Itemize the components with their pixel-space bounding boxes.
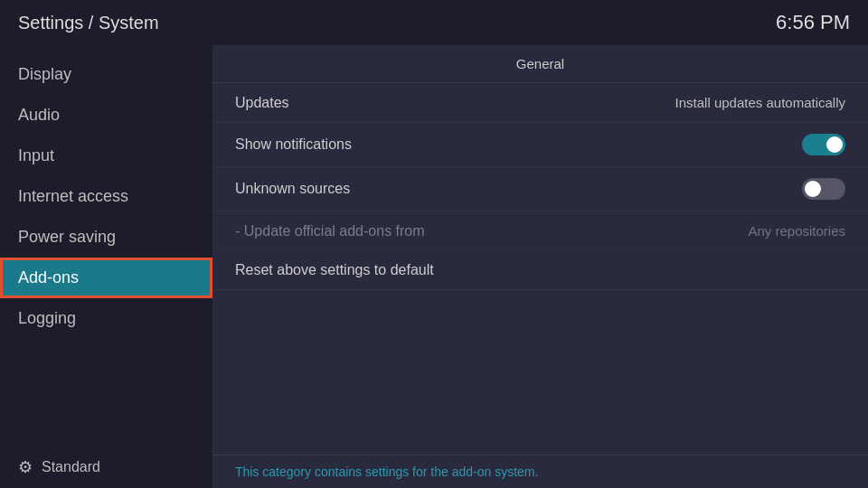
gear-icon: ⚙	[18, 457, 33, 477]
toggle-knob-unknown-sources	[805, 181, 821, 197]
toggle-knob-show-notifications	[826, 136, 843, 153]
sidebar-item-display[interactable]: Display	[0, 54, 212, 95]
content-panel: General Updates Install updates automati…	[212, 45, 868, 488]
setting-row-updates[interactable]: Updates Install updates automatically	[212, 83, 868, 123]
setting-label-update-official: - Update official add-ons from	[235, 223, 425, 239]
sidebar-item-audio[interactable]: Audio	[0, 95, 212, 136]
setting-value-update-official: Any repositories	[748, 223, 845, 239]
header: Settings / System 6:56 PM	[0, 0, 868, 45]
sidebar-item-input[interactable]: Input	[0, 136, 212, 176]
setting-row-unknown-sources[interactable]: Unknown sources	[212, 167, 868, 211]
setting-label-updates: Updates	[235, 95, 289, 111]
sidebar-label-display: Display	[18, 65, 71, 83]
sidebar-label-internet-access: Internet access	[18, 187, 128, 205]
footer: This category contains settings for the …	[212, 455, 868, 488]
section-header: General	[212, 45, 868, 83]
content-inner: General Updates Install updates automati…	[212, 45, 868, 455]
sidebar-item-power-saving[interactable]: Power saving	[0, 217, 212, 258]
setting-row-reset[interactable]: Reset above settings to default	[212, 251, 868, 290]
sidebar-label-audio: Audio	[18, 106, 60, 124]
sidebar-item-internet-access[interactable]: Internet access	[0, 176, 212, 217]
setting-value-updates: Install updates automatically	[675, 95, 845, 110]
toggle-show-notifications[interactable]	[802, 134, 845, 155]
sidebar-item-add-ons[interactable]: Add-ons	[0, 258, 212, 298]
setting-row-update-official: - Update official add-ons from Any repos…	[212, 211, 868, 251]
page-title: Settings / System	[18, 13, 159, 33]
setting-label-unknown-sources: Unknown sources	[235, 181, 350, 197]
sidebar-bottom: ⚙ Standard	[0, 446, 212, 488]
sidebar-item-logging[interactable]: Logging	[0, 298, 212, 339]
reset-label: Reset above settings to default	[235, 262, 434, 277]
clock: 6:56 PM	[776, 11, 850, 34]
sidebar: Display Audio Input Internet access Powe…	[0, 45, 212, 488]
standard-label: Standard	[42, 459, 100, 475]
sidebar-label-logging: Logging	[18, 309, 76, 327]
sidebar-label-input: Input	[18, 146, 54, 164]
sidebar-label-add-ons: Add-ons	[18, 268, 79, 286]
sidebar-label-power-saving: Power saving	[18, 228, 116, 246]
main-layout: Display Audio Input Internet access Powe…	[0, 45, 868, 488]
setting-label-show-notifications: Show notifications	[235, 136, 352, 153]
footer-text: This category contains settings for the …	[235, 465, 538, 479]
app-container: Settings / System 6:56 PM Display Audio …	[0, 0, 868, 488]
toggle-unknown-sources[interactable]	[802, 178, 845, 200]
setting-row-show-notifications[interactable]: Show notifications	[212, 123, 868, 167]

| YOUR TASK |
Working from the listing above, retype it exactly but include no images.

| WRITTEN ANSWER |
Itemize the components with their pixel-space bounding boxes.
gear-icon: ⚙	[18, 457, 33, 477]
toggle-knob-unknown-sources	[805, 181, 821, 197]
toggle-knob-show-notifications	[826, 136, 843, 153]
sidebar-item-display[interactable]: Display	[0, 54, 212, 95]
content-panel: General Updates Install updates automati…	[212, 45, 868, 488]
setting-row-updates[interactable]: Updates Install updates automatically	[212, 83, 868, 123]
setting-label-update-official: - Update official add-ons from	[235, 223, 425, 239]
sidebar-item-audio[interactable]: Audio	[0, 95, 212, 136]
setting-value-update-official: Any repositories	[748, 223, 845, 239]
header: Settings / System 6:56 PM	[0, 0, 868, 45]
sidebar-item-input[interactable]: Input	[0, 136, 212, 176]
setting-row-unknown-sources[interactable]: Unknown sources	[212, 167, 868, 211]
setting-label-updates: Updates	[235, 95, 289, 111]
sidebar-label-display: Display	[18, 65, 71, 83]
sidebar-label-internet-access: Internet access	[18, 187, 128, 205]
footer: This category contains settings for the …	[212, 455, 868, 488]
section-header: General	[212, 45, 868, 83]
content-inner: General Updates Install updates automati…	[212, 45, 868, 455]
sidebar-item-power-saving[interactable]: Power saving	[0, 217, 212, 258]
setting-row-reset[interactable]: Reset above settings to default	[212, 251, 868, 290]
sidebar-label-audio: Audio	[18, 106, 60, 124]
sidebar-item-internet-access[interactable]: Internet access	[0, 176, 212, 217]
setting-value-updates: Install updates automatically	[675, 95, 845, 110]
toggle-show-notifications[interactable]	[802, 134, 845, 155]
sidebar-item-add-ons[interactable]: Add-ons	[0, 258, 212, 298]
setting-row-update-official: - Update official add-ons from Any repos…	[212, 211, 868, 251]
page-title: Settings / System	[18, 13, 159, 33]
setting-label-unknown-sources: Unknown sources	[235, 181, 350, 197]
sidebar-bottom: ⚙ Standard	[0, 446, 212, 488]
sidebar-item-logging[interactable]: Logging	[0, 298, 212, 339]
reset-label: Reset above settings to default	[235, 262, 434, 277]
clock: 6:56 PM	[776, 11, 850, 34]
sidebar: Display Audio Input Internet access Powe…	[0, 45, 212, 488]
standard-label: Standard	[42, 459, 100, 475]
sidebar-label-logging: Logging	[18, 309, 76, 327]
sidebar-label-input: Input	[18, 146, 54, 164]
sidebar-label-add-ons: Add-ons	[18, 268, 79, 286]
sidebar-label-power-saving: Power saving	[18, 228, 116, 246]
main-layout: Display Audio Input Internet access Powe…	[0, 45, 868, 488]
setting-label-show-notifications: Show notifications	[235, 136, 352, 153]
footer-text: This category contains settings for the …	[235, 465, 538, 479]
app-container: Settings / System 6:56 PM Display Audio …	[0, 0, 868, 488]
toggle-unknown-sources[interactable]	[802, 178, 845, 200]
setting-row-show-notifications[interactable]: Show notifications	[212, 123, 868, 167]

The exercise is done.